Multimodal systems that incorporate input modes like speech and pen also can facilitate new uses of computing—for example, in natural field settings and while mobile [9]. Any individual modality may be well suited for some tasks and environmental conditions, but less ideal or even inappropriate in others. A multimodal interface permits users to switch between modalities as needed during the continuously changing conditions of mobile use. Within a multimodal architecture, adaptive weighting of the input modes during environmental change can be performed to further enhance and stabilize the system’s overall performance.
Performance stability and robustness. A second major reason for developing multimodal architectures is to improve the performance stability and robustness of recognition-based systems [6]. From a usability standpoint, multimodal systems offer a flexible interface in which people can exercise intelligence about how to use input modes effectively so that errors are avoided. To reap these error-handling advantages fully, a multimodal system must be designed so that the two input modes (for example, speech and pen) provide parallel or duplicate functionality, which means that users can accomplish their goals using either mode. A well-designed multimodal architecture also can support the mutual disambiguation of two input signals. For example, if a user says “ditches” but the speech recognizer confirms the singular “ditch” as its best guess, then parallel recognition of several graphic marks in pen input can result in recovery of the correct spoken plural interpretation. Technologists are just beginning to discover this kind of architectural pull-up can result in more accurate and stable system performance. In the future, we are increasingly likely to see promising but error-prone new media embedded within multimodal architectures in a way that harnesses and stabilizes them more effectively.

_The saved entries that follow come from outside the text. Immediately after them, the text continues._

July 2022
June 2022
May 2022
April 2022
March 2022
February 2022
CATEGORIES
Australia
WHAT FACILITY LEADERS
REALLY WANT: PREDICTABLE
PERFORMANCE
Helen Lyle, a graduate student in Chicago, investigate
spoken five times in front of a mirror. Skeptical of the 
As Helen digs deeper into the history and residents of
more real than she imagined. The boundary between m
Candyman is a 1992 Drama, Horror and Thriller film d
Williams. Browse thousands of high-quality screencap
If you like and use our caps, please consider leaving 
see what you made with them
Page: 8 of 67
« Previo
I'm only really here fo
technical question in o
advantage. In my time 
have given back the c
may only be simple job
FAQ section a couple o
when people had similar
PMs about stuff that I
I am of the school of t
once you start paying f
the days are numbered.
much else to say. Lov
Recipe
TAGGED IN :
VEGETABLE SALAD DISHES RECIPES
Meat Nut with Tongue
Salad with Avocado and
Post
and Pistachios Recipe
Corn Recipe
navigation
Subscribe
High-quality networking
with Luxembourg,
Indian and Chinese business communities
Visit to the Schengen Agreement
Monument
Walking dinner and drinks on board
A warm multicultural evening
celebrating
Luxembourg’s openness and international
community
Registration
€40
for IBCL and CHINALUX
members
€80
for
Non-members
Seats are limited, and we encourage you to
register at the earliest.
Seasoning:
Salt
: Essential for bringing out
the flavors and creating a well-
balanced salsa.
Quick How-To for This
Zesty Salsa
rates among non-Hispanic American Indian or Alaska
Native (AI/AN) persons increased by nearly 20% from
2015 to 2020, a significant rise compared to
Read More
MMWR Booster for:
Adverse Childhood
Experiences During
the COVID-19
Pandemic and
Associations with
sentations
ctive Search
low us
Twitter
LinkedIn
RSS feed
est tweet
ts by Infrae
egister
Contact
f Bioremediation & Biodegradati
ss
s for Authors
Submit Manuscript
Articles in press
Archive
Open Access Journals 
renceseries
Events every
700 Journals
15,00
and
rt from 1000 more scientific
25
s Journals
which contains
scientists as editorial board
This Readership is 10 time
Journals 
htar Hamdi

One of the most exciting recent discoveries is that multimodal systems demonstrate a relatively greater performance advantage precisely for those users and usage contexts in which unimodal systems fail. For example, recognition rates for unimodal spoken language systems are known to degrade rapidly for children or any type of nonnative accented speaker, and in noisy field environments or while users are mobile. However, recent research revealed a multimodal architecture can be designed that closes the recognition gap for these kinds of challenging users and usage contexts [6, 7]. As a result, next-generation multimodal systems may be capable of harnessing new media in a way that makes technology available to a broader range of everyday users and usage contexts than ever before.
Expressive power and efficiency. Systems that process multimodal input aim to give users a more powerful interface for accessing and manipulating information, such as increasingly sophisticated visualization and multimedia output capabilities [8]. In contrast, interfaces that rely on keyboard and mouse input are limited or inappropriate for interacting with small mobile systems, virtual environments, and other new forms of computing. Since spoken and pen-based input are human language technologies, they can easily provide flexible descriptions of objects, events, spatial layouts, and their interrelation. For example, when using these modes together a person in one study said the following to place an open space park on a map:
- User: [draws irregular area] “Open space.”
In contrast, the same person composed the following lengthier and more disfluent utterance when only permitted to speak:
- User: “Add an open space on the north lake to br— include the north lake part of the road and north.”
- This difference in linguistic efficiency and complexity is especially pronounced in applications that involve visual-spatial information [8].
- In a recent study, multimodal interaction was demonstrated to be nine times faster when a user interacted with the pen/voice QuickSet system than when using a more familiar graphical interface for initializing simulation exercises [2]. This large efficiency advantage included the time required to correct recognition and manual errors in the two interfaces. When compared with rapid speech-only exchanges, multimodal pen/voice interaction also has resulted in a 10% increase in task completion time for spatial tasks [8]. In addition to these efficiency advantages, 90100% of users prefer to interact multimodally during both spatial and nonspatial tasks [8].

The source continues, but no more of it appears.